■ To do:
The expected output is each line below containing "POTTER", copied in full.

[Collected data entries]

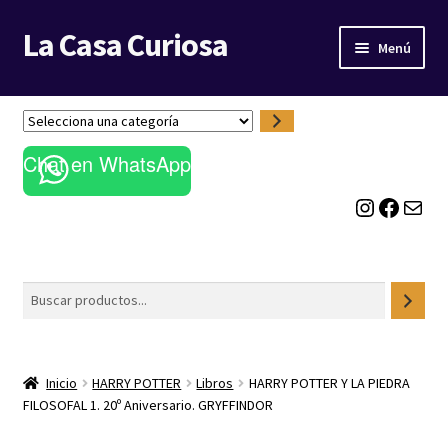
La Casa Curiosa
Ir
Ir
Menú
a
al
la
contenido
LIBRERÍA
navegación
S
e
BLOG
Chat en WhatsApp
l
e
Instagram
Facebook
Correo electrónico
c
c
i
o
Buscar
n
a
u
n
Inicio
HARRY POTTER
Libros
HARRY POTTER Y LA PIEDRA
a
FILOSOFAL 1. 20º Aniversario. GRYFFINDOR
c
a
==
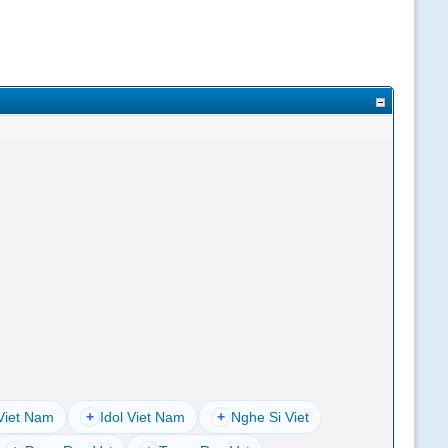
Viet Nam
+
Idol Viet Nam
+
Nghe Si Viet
--
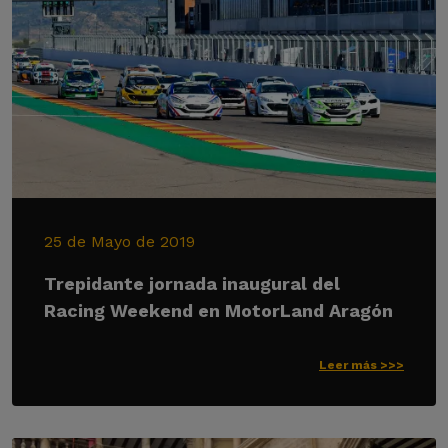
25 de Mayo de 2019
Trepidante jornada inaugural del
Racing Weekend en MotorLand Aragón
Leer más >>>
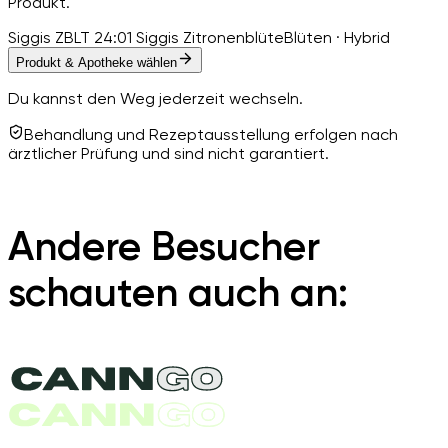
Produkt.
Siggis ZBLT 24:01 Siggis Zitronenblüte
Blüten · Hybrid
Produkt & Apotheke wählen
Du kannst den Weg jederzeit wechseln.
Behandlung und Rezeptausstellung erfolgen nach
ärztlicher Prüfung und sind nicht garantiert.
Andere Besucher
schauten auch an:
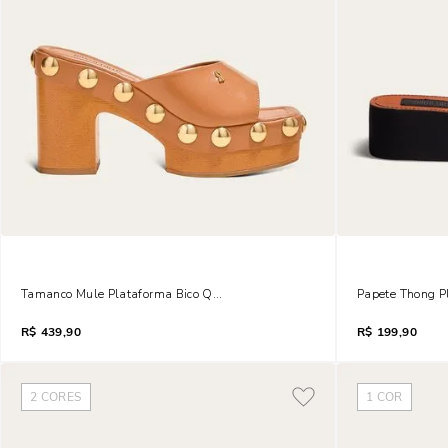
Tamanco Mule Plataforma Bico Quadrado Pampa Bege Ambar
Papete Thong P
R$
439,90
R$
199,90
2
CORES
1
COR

■ Result:
HARRY POTTER
HARRY POTTER Y LA PIEDRA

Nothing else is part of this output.